Catholycke. Dat en luyt niet qualijck, ende daer inne soude Franck ende Swenckfelt u gheerne recht hebben ghegheven. Want hier mede wordt u eyghen sake grontlijcken ghestoten ende henlieder sake ghestijft ende bevesticht: Souden Franck ende Swenckfelt sulckx hoorende met goeden bescheyde niet hebben moghen segghen tot alle dese wederoprechters, wie heeft u lieden doch bevolen ende gheleert inden Winter Somersch werck te doen, den Ionghelinghen kinderen lessen te gheven? ende den bedaechden dorren Mannen, receptien te gheven, die den Ionghen vochtighen menschen bequaem zijn? tot dit onbescheyden ghebieden, onderwijsen ende kureren en hebben sy van Christo voorwaer gheen bevel noch voorbeelt: Hoe moghen syluyden dan daer doch recht aen handelen? Ick bekenne geerne dat ick niet eyghentlijck en wete wat oorsaken Franck ende Swenckfelt ghebracht moghen hebben tot henlieder stiltstant in saken der Ceremonien belanghende: maer dat sy sulckx als ick nu gheseydt hebbe met grooter eeren souden hebben daer toe moghen voorwenden, kondt ghy nu selve wel verstaen ende mercken: souden sy dan daeromme (indien de saecke sich alsoo hadde) soo bitterlijck, hatelijck ende gantsch onchristelijck te schelden ende te lasteren zijn? Neemt noch daer by oft Franck ende Swenckfelt verkreghen hebbende het wesen daer af de Ceremonien schaduwen zijn, sich metten wesen vernoechden, sonder om de teeckenen met yemande te willen twisten: souden sylieden hierom als overtreders oft verachters der Ceremonien te beschelden zijn? u Meester (ick meyne Calvijn) schrijft wel naecktelijck dat die mensche de Ceremonien niet en overtreedt, die 'teffect oft vrucht van dien hout, ende de schaduwen laet varen.

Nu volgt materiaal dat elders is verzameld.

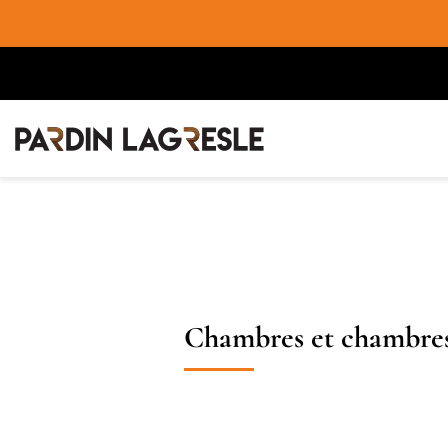
Chambres et chambres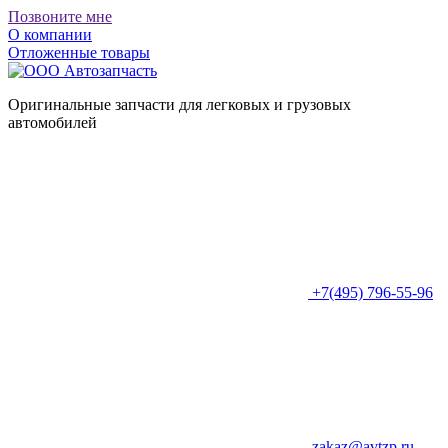
Позвоните мне
О компании
Отложенные товары
Оригинальные запчасти для легковых и грузовых
автомобилей
+7(495) 796-55-96
zakaz@avtzp.ru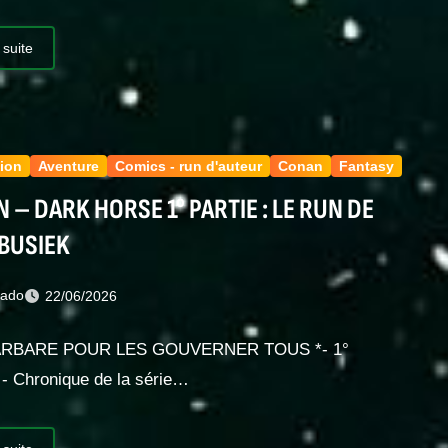
 suite
ion
Aventure
Comics - run d'auteur
Conan
Fantasy
 – DARK HORSE 1° PARTIE : LE RUN DE
BUSIEK
nado
22/06/2026
ARBARE POUR LES GOUVERNER TOUS *- 1°
- Chronique de la série…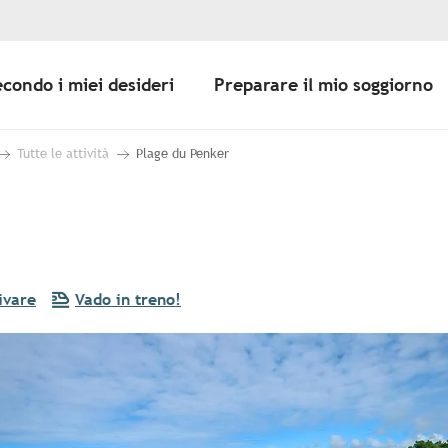
econdo i miei desideri
Preparare il mio soggiorno
Tutte le attività
Plage du Penker
ivare
Vado in treno!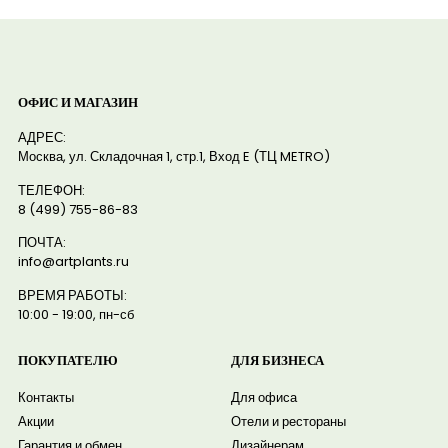
ОФИС И МАГАЗИН
АДРЕС:
Москва, ул. Складочная 1, стр.1, Вход E (ТЦ METRO)
ТЕЛЕФОН:
8 (499) 755-86-83
ПОЧТА:
info@artplants.ru
ВРЕМЯ РАБОТЫ:
10:00 - 19:00, пн-сб
ПОКУПАТЕЛЮ
ДЛЯ БИЗНЕСА
Контакты
Для офиса
Акции
Отели и рестораны
Гарантия и обмен
Дизайнерам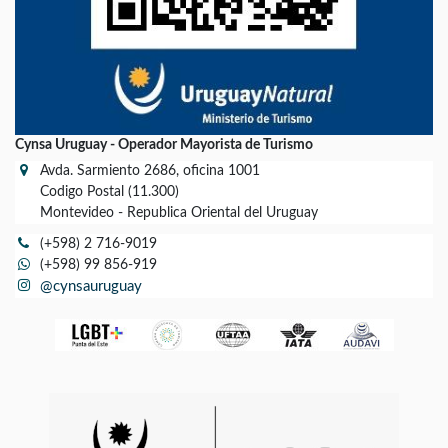
Cynsa Uruguay - Operador Mayorista de Turismo
Avda. Sarmiento 2686, oficina 1001
Codigo Postal (11.300)
Montevideo - Republica Oriental del Uruguay
(+598) 2 716-9019
(+598) 99 856-919
@cynsauruguay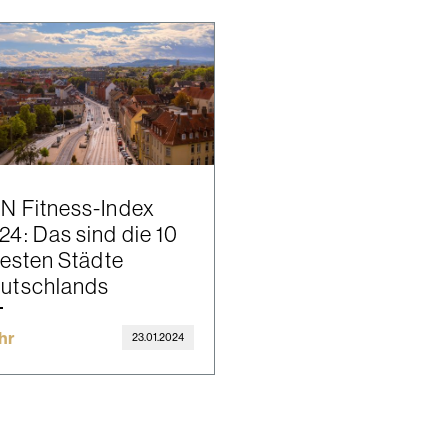
N Fitness-Index
24: Das sind die 10
ttesten Städte
utschlands
hr
23.01.2024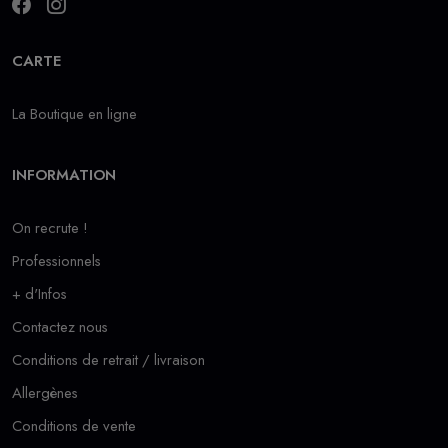
CARTE
La Boutique en ligne
INFORMATION
On recrute !
Professionnels
+ d'Infos
Contactez nous
Conditions de retrait / livraison
Allergènes
Conditions de vente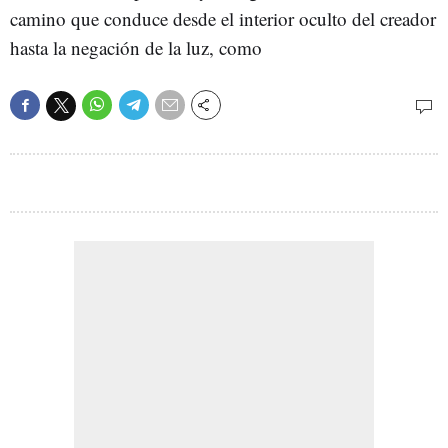
camino que conduce desde el interior oculto del creador
hasta la negación de la luz, como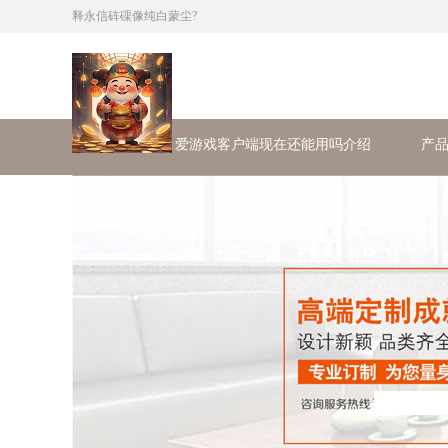
释永信砗磲像纯白蒙尘?
首页
爱游戏客户端现在还能用吗介绍
产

Gereformeerde. Dat schrijft hy vande oude Testamentlijcke Ceremonien, te weten van den Sabbath.
Catholycke. Die wil hy inden nieuwen Testamente oock onderhouden te sullen werden. Maer met u lieder Nachtmael bethoont ghyluyden wel dat ghy de Nieu-Testamentsche Ceremonien niet en hout voort wesen, maer voor de tekenen der dingen so was het ooc met den Oude Testamentschen. Wat doet dat nu ter saken, blijvet dan noch niet ghelijcke wel alleens ghelijck voormaels, al der besnedenen (na den lichame) herten niet en waren besneden: so en zijn nu al de Gedoopte de sonden niet ghestorven Dat ick dese meyninghe Francken toe betrouwe, ende gheensins der Sacramenten verachtinghe, komt door een ghelijckenisse die ick by hem hadde gelesen, te weten dese: De wijngaert-kransse dient tot aenwijsinghe, dat daersy uyt steeckt, Wijn veyl is inden keldere so nu yemant altijdt bleef staen gapen op den Wijncrans sonder inden kelder te komen die en soude des wijns niet genieten. Maer soo oock yemant door des Wijncransen aenwijsinge gecomen waer inden keldere, ende aldaer des Wijns soetigheyt selve ghesmaeckt hadde, die en soude van sich selfs nimmermeer lust moghen hebben om weder te rugghe te loopen van den Wijn tot het teecken. In dese gelijckenisse en can ick (onder verbeteringhe) geen misbruyck noch verachtinge bemercken der Sacramenten, die ghegeven zijn tot hantleyders ende aenwijsers der dinghen, den welcken sy moeten dienen, ende met die dingen der Sacramenten. Maer als men so seer gaept op het teecken, datmen het beteeckende dinc versuymt, so misbruycktmen de Ceremonien. Ga naar margenoot+Dit misbruyck is soo schandelijck dat ick gheloove beter te wesen, datmen de Ceremonien ontbeert (alst immers niet anders en mach zijn) dan datmen die misbruyct. Want men canse niet sonder verderf misbruycken, maer wel sonder verderf ontberen, so gebleken is aen alle de Vaderen voor Abraham aen Israel inde Woestenye, ende oock tot Babilonien.
Gereformeerde. Daer hebbe ick wat teghen te seggen, als wy gedaen sullen hebben hier tot Orsoy daer by nu aen leggen.